Indiana State University Newsroom



ISU alum helps Afghan families

November 23, 2021

Over the last few weeks, Milovan Dakic, a 2020 graduate of Indiana State University and a second lieutenant in the U.S. Air Force, has been volunteering at a special mission to help Afghan refugees entering the country following the United States' withdrawal from Afghanistan. 

Dakic works as a cultural advisor at the Joint Base McGuire-Dix-Lakehurst in New Jersey which is one of the military bases temporarily housing Afghan refugees - allies who fought alongside the U.S. military and are in imminent danger from Afghanistan's new Taliban regime. He uses his knowledge, cultural experiences, and linguistic talents to ensure successful communication with them.

"I navigate a fine line between cultural accommodation and cultural acclimation," he said. "This creates many challenges and ultimately, as an advisor I'm here to help the Afghans understand cultural differences, norms, and expectations as well as help our service members understand crucial cultural sensitivities, requirements, and backgrounds that have to be taken into consideration in this unique environment."

He describes his interactions as "extremely rewarding, fulfilling, and very eye-opening."

"It's been an incredibly difficult path for most of these people to traverse to make it to where they are now. ...talking to Afghans of all ages and hearing the one unifying message of motivation, drive, and desire to start a new chapter in their lives here in the U.S. has made me feel such genuine excitement and pride in what this country can offer. While life in the U.S. is no easy task and is not always ideal, the concept of the coveted American Dream is very real and very attainable for them."

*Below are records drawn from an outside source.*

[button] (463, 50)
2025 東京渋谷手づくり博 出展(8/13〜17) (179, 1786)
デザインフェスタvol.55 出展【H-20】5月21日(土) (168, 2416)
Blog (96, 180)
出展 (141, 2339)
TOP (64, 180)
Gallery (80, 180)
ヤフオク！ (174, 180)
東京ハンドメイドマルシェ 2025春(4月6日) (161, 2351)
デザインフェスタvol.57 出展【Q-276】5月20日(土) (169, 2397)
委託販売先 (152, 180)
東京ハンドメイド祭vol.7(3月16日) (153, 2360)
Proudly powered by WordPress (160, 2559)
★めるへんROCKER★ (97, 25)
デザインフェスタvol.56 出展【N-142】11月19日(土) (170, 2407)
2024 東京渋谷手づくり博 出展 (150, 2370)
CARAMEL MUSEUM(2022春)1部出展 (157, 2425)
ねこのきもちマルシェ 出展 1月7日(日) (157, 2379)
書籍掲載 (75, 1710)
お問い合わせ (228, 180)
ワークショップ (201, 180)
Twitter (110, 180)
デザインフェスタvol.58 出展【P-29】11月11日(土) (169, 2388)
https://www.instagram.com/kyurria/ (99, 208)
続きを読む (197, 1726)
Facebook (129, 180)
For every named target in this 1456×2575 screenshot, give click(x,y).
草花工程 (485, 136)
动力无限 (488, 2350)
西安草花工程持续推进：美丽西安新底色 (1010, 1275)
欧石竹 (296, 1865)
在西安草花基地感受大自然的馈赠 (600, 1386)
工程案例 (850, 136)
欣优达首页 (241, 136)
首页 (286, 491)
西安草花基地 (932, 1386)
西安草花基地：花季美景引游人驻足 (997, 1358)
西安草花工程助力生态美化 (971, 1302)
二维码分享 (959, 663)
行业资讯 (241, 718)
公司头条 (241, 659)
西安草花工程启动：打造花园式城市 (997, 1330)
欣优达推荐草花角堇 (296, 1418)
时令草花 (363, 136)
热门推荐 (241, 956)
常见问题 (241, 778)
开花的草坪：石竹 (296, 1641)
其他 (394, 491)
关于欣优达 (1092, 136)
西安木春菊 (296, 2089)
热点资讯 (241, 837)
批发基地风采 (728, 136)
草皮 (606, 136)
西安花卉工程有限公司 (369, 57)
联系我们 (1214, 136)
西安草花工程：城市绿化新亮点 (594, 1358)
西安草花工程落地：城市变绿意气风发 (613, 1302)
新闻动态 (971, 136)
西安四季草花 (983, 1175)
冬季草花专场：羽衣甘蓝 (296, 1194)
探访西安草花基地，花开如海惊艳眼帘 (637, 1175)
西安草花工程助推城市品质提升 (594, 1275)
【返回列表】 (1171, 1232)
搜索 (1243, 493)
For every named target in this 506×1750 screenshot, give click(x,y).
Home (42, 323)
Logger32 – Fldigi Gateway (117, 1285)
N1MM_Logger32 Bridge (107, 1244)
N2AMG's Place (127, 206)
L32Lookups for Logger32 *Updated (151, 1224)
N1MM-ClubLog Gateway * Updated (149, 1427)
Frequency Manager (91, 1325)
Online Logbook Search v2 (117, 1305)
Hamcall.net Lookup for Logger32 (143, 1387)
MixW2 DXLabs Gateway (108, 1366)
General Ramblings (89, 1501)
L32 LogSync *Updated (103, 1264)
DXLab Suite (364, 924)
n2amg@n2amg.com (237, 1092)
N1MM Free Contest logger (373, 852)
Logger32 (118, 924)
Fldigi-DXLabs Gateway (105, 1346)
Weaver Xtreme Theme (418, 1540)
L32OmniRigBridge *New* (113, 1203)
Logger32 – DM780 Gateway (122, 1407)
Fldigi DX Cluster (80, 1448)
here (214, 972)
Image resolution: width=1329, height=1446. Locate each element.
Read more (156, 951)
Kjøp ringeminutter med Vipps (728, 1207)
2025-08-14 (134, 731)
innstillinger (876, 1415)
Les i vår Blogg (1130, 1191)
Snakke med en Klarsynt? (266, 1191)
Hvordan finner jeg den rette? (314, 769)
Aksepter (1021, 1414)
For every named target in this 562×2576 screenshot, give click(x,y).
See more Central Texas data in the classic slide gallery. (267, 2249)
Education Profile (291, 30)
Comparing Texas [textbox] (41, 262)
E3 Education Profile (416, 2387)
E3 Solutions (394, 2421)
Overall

"...Seeing the strength of this environment of hope, optimism and drive has made me feel immensely proud to call myself an American and makes me want to do anything I possibly can to enable them to experience all of the opportunities that exist here and to find success in their future endeavors as Americans. These people will never forget where they came from and what they experienced, but they are ready to become our neighbors and become just as American as any one of us."

Dakic, a Terre Haute native, earned a bachelor's degree in political science and a minor in geographic information science from ISU. While at ISU, he was a cadet in the Air Force Reserve Officer Training Corps (AFROTC) program. As part of AFROTC, he received a scholarship called Project Global Officer (GO) which enabled him to attain a longtime personal goal of learning the Persian language (Farsi).

Project GO and other federal scholarships covered the costs of Dakic's intensive Persian language study and a semester in Dushanbe, Tajikistan. "While abroad, I was able to volunteer with an NGO and help teach displaced Afghans in Tajikistan English," he said. "This was my first exposure to working with Afghans and it left an amazing impression. I am infinitely grateful to ISU for having made this one-off, atypical study abroad a possibility and for supporting my desire to do something, not on the standard beaten path."

Growing up, Dakic was interested in international relations, history, politics, and diplomacy, and he says the supportive faculty at ISU enabled him to discover these topics further. "This environment that genuinely promoted learning beyond just classroom activities inspired me to read more about the history of countries and regions I was interested in (specifically Afghanistan), and has paid dividends in the long run," he said. "I attribute my experience at ISU as a key factor in the successes and opportunities I have enjoyed thus far."

After graduation, Dakic was commissioned in the U.S. Air Force and is now currently stationed out of Moody Air Force Base working at the 81st Fighter Squadron. Serving the U.S. is important to him, inspired by the example of his grandfather, a veteran, and his father who came to the U.S. from Yugoslavia.

"...I think giving back to the country that has enabled my family and me to do so many amazing things is an immense privilege and a duty," he said. "When I look back at my family's past, I realize how important it is to acknowledge all that was sacrificed to enable the life I currently enjoy. I think continuing this legacy of service is the best way I can repay this country for everything it has given me."